* WHAT TO PRODUCE *
Using the data below, reproduce exactly the lines from the line with "めにテイスティングをおこなうのか？" to the line with "natychmiastowy dostęp do ciepłej wody", both included; pictures must be dropped.
┄┄┄┄┄┄
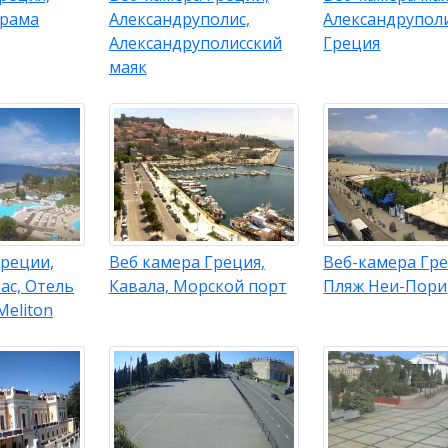
орама
Александруполис,
Александруполи
Александруполисский
Греция
маяк
Греции,
Веб камера Греция,
Веб-камера Гре
ас, Отель
Кавала, Морской порт
Пляж Неи-Пори
Meliton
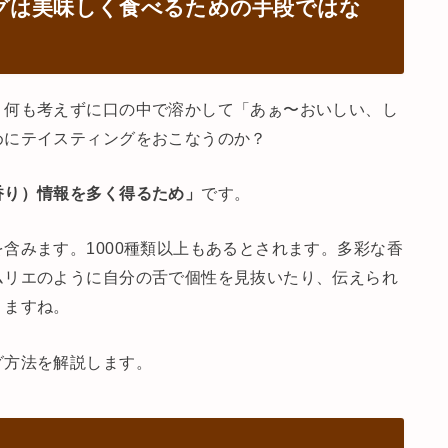
グは美味しく食べるための手段ではな
、何も考えずに口の中で溶かして「あぁ〜おいしい、し
めにテイスティングをおこなうのか？
香り）情報を多く得るため」
です。
含みます。1000種類以上もあるとされます。多彩な香
ムリエのように自分の舌で個性を見抜いたり、伝えられ
りますね。
グ方法を解説します。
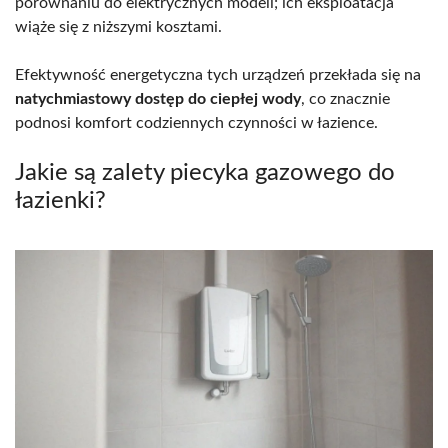
porównaniu do elektrycznych modeli; ich eksploatacja
wiąże się z niższymi kosztami.
Efektywność energetyczna tych urządzeń przekłada się na
natychmiastowy dostęp do ciepłej wody
, co znacznie
podnosi komfort codziennych czynności w łazience.
Jakie są zalety piecyka gazowego do
łazienki?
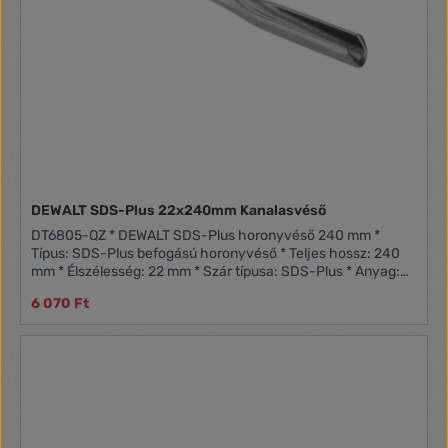
DEWALT SDS-Plus 22x240mm Kanalasvéső
DT6805-QZ * DEWALT SDS-Plus horonyvéső 240 mm *
Típus: SDS-Plus befogású horonyvéső * Teljes hossz: 240
mm * Élszélesség: 22 mm * Szár típusa: SDS-Plus * Anyag:
Edzett acél * Alkalmazási terület: Kábelek és vezetékek falba
6 070 Ft
süllyesztéséhez, hornyok kialakításához betonban, téglában
és falazatban * Kivitel: Ívelt, üreges profil a pontos, tiszta
hornyok kialakításáért * Kompatibilitás: SDS-Plus tokmányos
gépekhez való használatra alkalmas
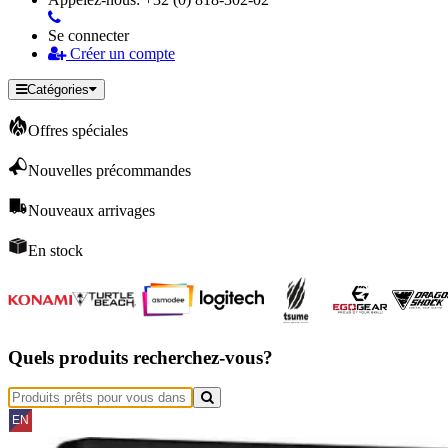
Se connecter
Créer un compte
Catégories
Offres spéciales
Nouvelles précommandes
Nouveaux arrivages
En stock
Quels produits recherchez-vous?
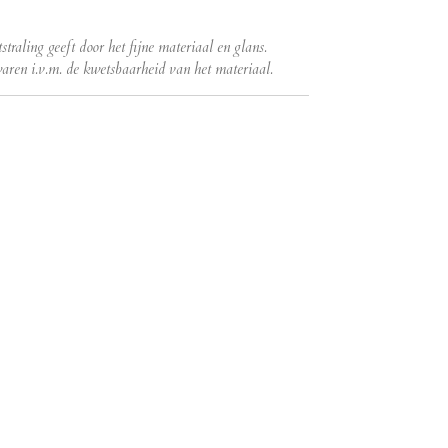
straling geeft door het fijne materiaal en glans.
aren i.v.m. de kwetsbaarheid van het materiaal.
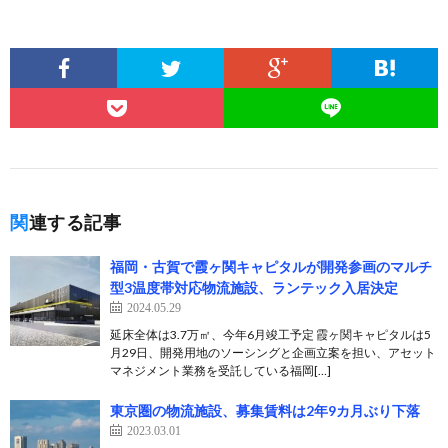
関連する記事
福岡・古賀で霞ヶ関キャピタルが開発参画のマルチ
型3温度帯対応物流施設、ランテック入居決定
2024.05.29
延床全体は3.7万㎡、今年6月竣工予定 霞ヶ関キャピタルは5
月29日、開発用地のソーシングと企画立案を担い、アセット
マネジメント業務を受託している福岡[…]
東京圏の物流施設、募集賃料は2年9カ月ぶり下落
2023.03.01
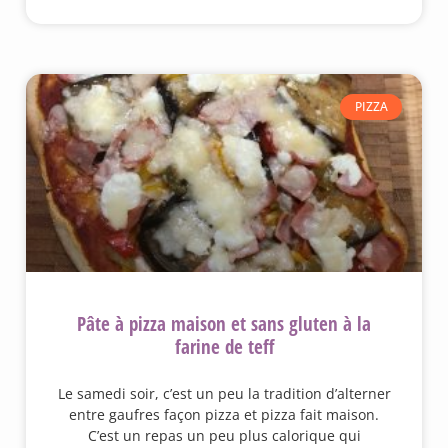
PIZZA
Pâte à pizza maison et sans gluten à la
farine de teff
Le samedi soir, c’est un peu la tradition d’alterner
entre gaufres façon pizza et pizza fait maison.
C’est un repas un peu plus calorique qui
┄┄┄┄┄┄
* OUTPUT FOR THIS EXERCISE *
めにテイスティングをおこなうのか？
香り）情報を多く得るため」
です。
含みます。1000種類以上もあるとされます。多彩な香
ムリエのように自分の舌で個性を見抜いたり、伝えられ
りますね。
グ方法を解説します。
porównaniu do elektrycznych modeli; ich eksploatacja
wiąże się z niższymi kosztami.
Efektywność energetyczna tych urządzeń przekłada się na
natychmiastowy dostęp do ciepłej wody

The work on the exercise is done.